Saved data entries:
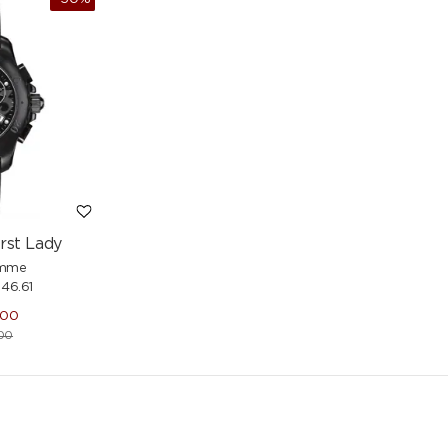
rst Lady
emme
46.61
.00
00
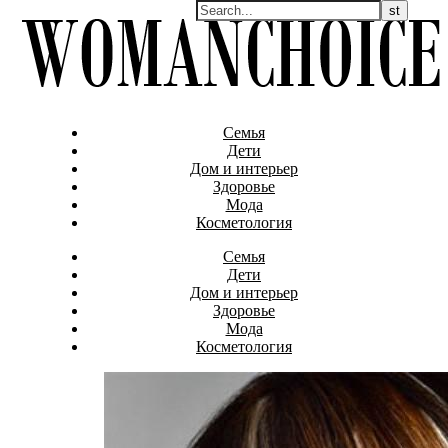
Семья
Дети
Дом и интерьер
Здоровье
Мода
Косметология
Семья
Дети
Дом и интерьер
Здоровье
Мода
Косметология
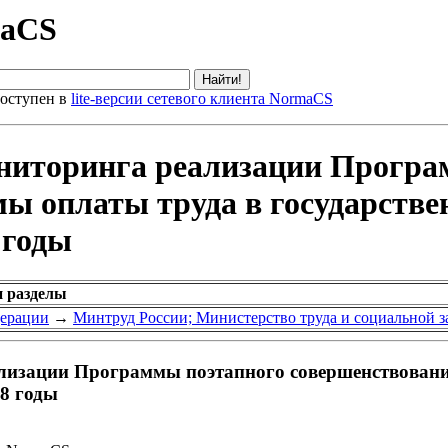
maCS
оступен в
lite-версии сетевого клиента NormaCS
ниторинга реализации Програ
мы оплаты труда в государств
 годы
и разделы
дерации
→
Минтруд России; Министерство труда и социальной 
изации Программы поэтапного совершенствования
8 годы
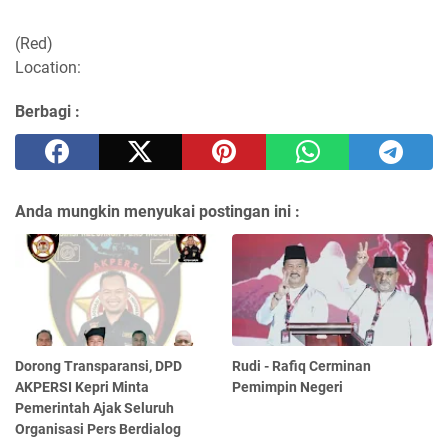
(Red)
Location:
Berbagi :
Anda mungkin menyukai postingan ini :
Dorong Transparansi, DPD
Rudi - Rafiq Cerminan
AKPERSI Kepri Minta
Pemimpin Negeri
Pemerintah Ajak Seluruh
Organisasi Pers Berdialog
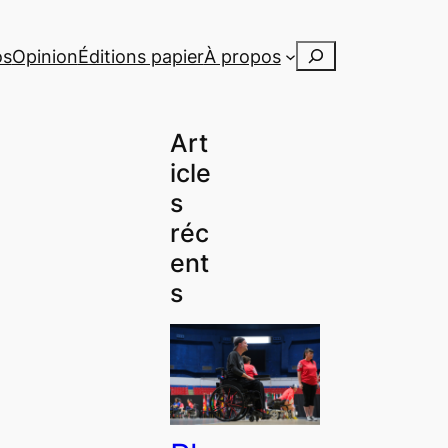
Rechercher
os
Opinion
Éditions papier
À propos
Art
icle
s
réc
ent
s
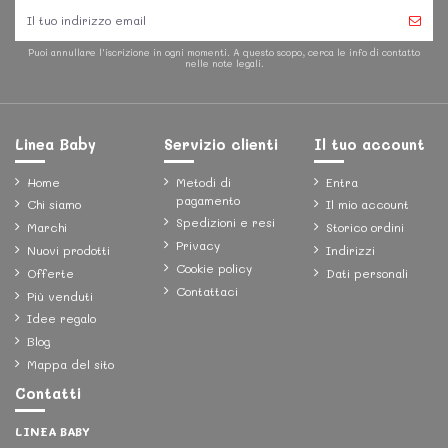
Puoi annullare l'iscrizione in ogni momenti. A questo scopo, cerca le info di contatto
nelle note legali.
Linea Baby
Servizio clienti
Il tuo account
Home
Metodi di
Entra
pagamento
Chi siamo
Il mio account
Spedizioni e resi
Marchi
Storico ordini
Privacy
Nuovi prodotti
Indirizzi
Cookie policy
Offerte
Dati personali
Contattaci
Più venduti
Idee regalo
Blog
Mappa del sito
Contatti
LINEA BABY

WHAT TO WORK ON: Read through the data above. Report each line that has the word "труда".

EXERCISE OUTPUT:
мы оплаты труда в государств
Минтруд России; Министерство труда и социальной 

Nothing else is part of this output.